SCO's day of reckoning is now officially on the court's calendar. A 
judge has ordered the company, which so far has produced underwhelming 
evidence that IBM and others have infringed on its intellectual 
property, to produce a convincing smoking gun within 30 days. Fueling 
the soap opera in what appears to be half-publicity stunt and half 
pre-emptive strike on the day before the judge's findings were released, 
SCO CEO Darl McBride a published an open letter claiming that the GNU 
General Public License flies in the face of U.S. copyright law. But GPL 
advocates, including Stanford Law School professor Lawrence Lessig, are 
firing back, saying that McBride is confusing copyrights with patents 
and that there's nothing in the U.S. Constitution that says copyright 
owners must sell their work.
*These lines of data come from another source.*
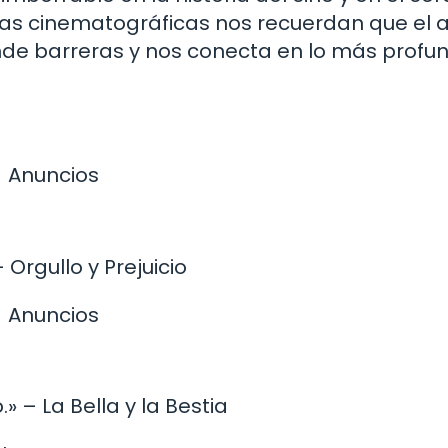
itas cinematográficas nos recuerdan que el
ende barreras y nos conecta en lo más profu
Anuncios
Orgullo y Prejuicio
Anuncios
.» – La Bella y la Bestia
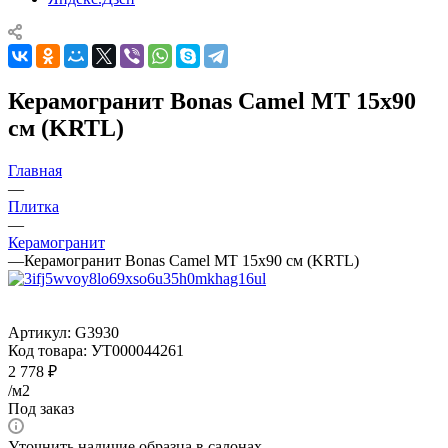
Керамогранит Bonas Camel MT 15x90
см (KRTL)
Главная
—
Плитка
—
Керамогранит
—
Керамогранит Bonas Camel MT 15x90 см (KRTL)
Артикул:
G3930
Код товара:
УТ000044261
2 778
₽
/м2
Под заказ
Уточнить наличие образца в салонах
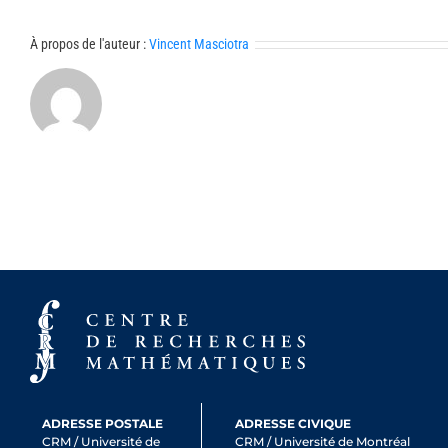
À propos de l'auteur :
Vincent Masciotra
ADRESSE POSTALE
ADRESSE CIVIQUE
CRM / Université de
CRM / Université de Montréal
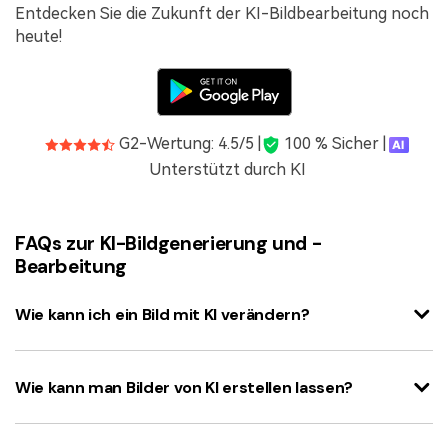
Entdecken Sie die Zukunft der KI-Bildbearbeitung noch
heute!
G2-Wertung: 4.5/5 |
100 % Sicher |
Unterstützt durch KI
FAQs zur KI-Bildgenerierung und -
Bearbeitung
Wie kann ich ein Bild mit KI verändern?
Wie kann man Bilder von KI erstellen lassen?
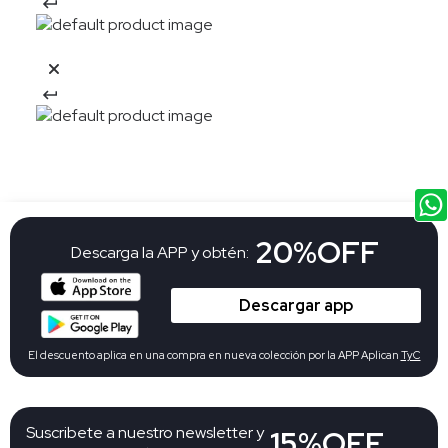
20%OFF
Descarga la APP y obtén:
Descargar app
El descuento aplica en una compra en nueva colección por la APP Aplican
TyC
Suscribete a nuestro newsletter y
15%OFF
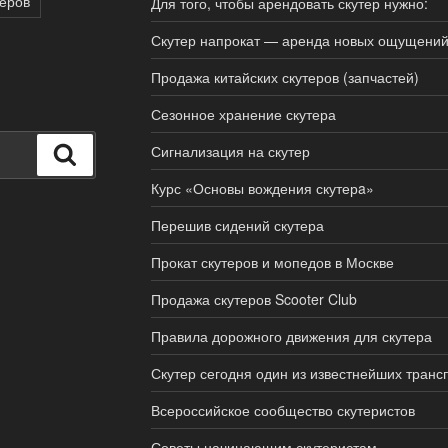
теров
Для того, чтобы арендовать скутер нужно:
Скутер напрокат — аренда новых ощущени
Продажа китайских скутеров (запчастей)
Сезонное хранение скутера
Сигнализация на скутер
Поиск
Курс «Основы вождения скутерa»
Перешив сидений скутера
Прокат скутеров и мопедов в Москве
Продажа скутеров Scooter Club
Правила дорожного движения для скутера
Скутер сегодня один из известнейших транс
Всероссийское сообщество скутеристов
Советы начинающим скутеристам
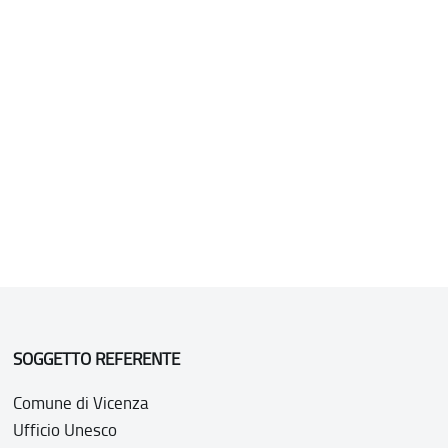
SOGGETTO REFERENTE
Comune di Vicenza
Ufficio Unesco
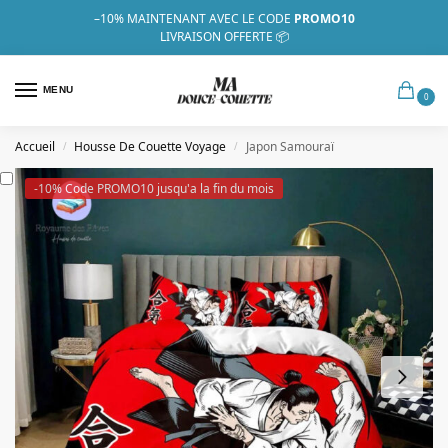
–10%
MAINTENANT AVEC LE CODE
PROMO10
LIVRAISON OFFERTE 📦
MENU
0
Accueil
Housse De Couette Voyage
Japon Samouraï
/
/
-10% Code PROMO10 jusqu'a la fin du mois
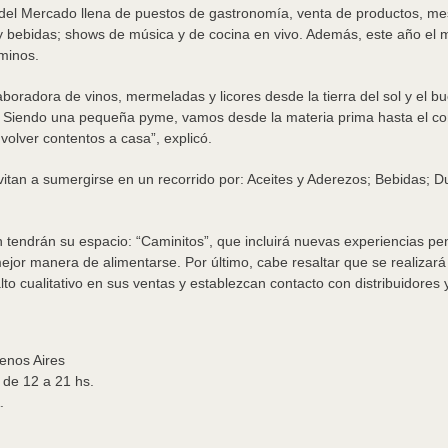
el Mercado llena de puestos de gastronomía, venta de productos, mesas
 bebidas; shows de música y de cocina en vivo. Además, este año el m
minos.
radora de vinos, mermeladas y licores desde la tierra del sol y el bu
Siendo una pequeña pyme, vamos desde la materia prima hasta el co
volver contentos a casa”, explicó.
tan a sumergirse en un recorrido por: Aceites y Aderezos; Bebidas; Dul
tendrán su espacio: “Caminitos”, que incluirá nuevas experiencias pe
 mejor manera de alimentarse. Por último, cabe resaltar que se realizar
lto cualitativo en sus ventas y establezcan contacto con distribuidores
uenos Aires
o de 12 a 21 hs.
.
In an e-mail interview, Open Source 
Initiative president Eric Raymond told ZDNet, "McBride isn't even scary 
any more; he has devolved into low comedy. Lawrence Lessig and [the Free 
Software Foundation's] Eben Moglen have refuted these wacky claims more 
than sufficiently, and I look forward to watching a judge toss them 
out." Meanwhile, McBride predicts it may be 18 months until SCO's suit 
against IBM goes to trial. Also, as many as 1,500 companies that have 
significant Linux systems are expected to have lawsuits filed against 
them by SCO in the next 90 days. Could yours be one of them?